**Page-level text extractions**
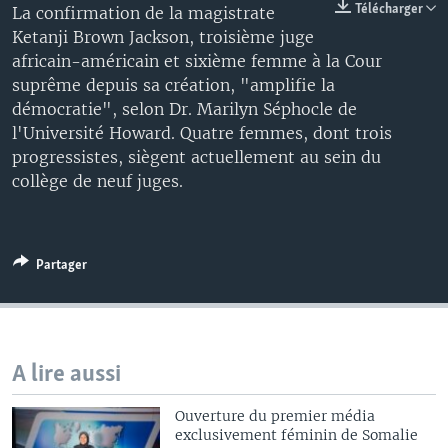
Télécharger
La confirmation de la magistrate
Ketanji Brown Jackson, troisième juge
africain-américain et sixième femme à la Cour
suprême depuis sa création, "amplifie la
démocratie", selon Dr. Marilyn Séphocle de
l'Université Howard. Quatre femmes, dont trois
progressistes, siègent actuellement au sein du
collège de neuf juges.
Partager
A lire aussi
Ouverture du premier média
exclusivement féminin de Somalie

**TASK DIRECTIONS**
Pictures are to be left out; all else in the entries above is to be quoted exactly.

**WRITTEN SOLUTION**
Télécharger
La confirmation de la magistrate
Ketanji Brown Jackson, troisième juge
africain-américain et sixième femme à la Cour
suprême depuis sa création, "amplifie la
démocratie", selon Dr. Marilyn Séphocle de
l'Université Howard. Quatre femmes, dont trois
progressistes, siègent actuellement au sein du
collège de neuf juges.
Partager
A lire aussi
Ouverture du premier média
exclusivement féminin de Somalie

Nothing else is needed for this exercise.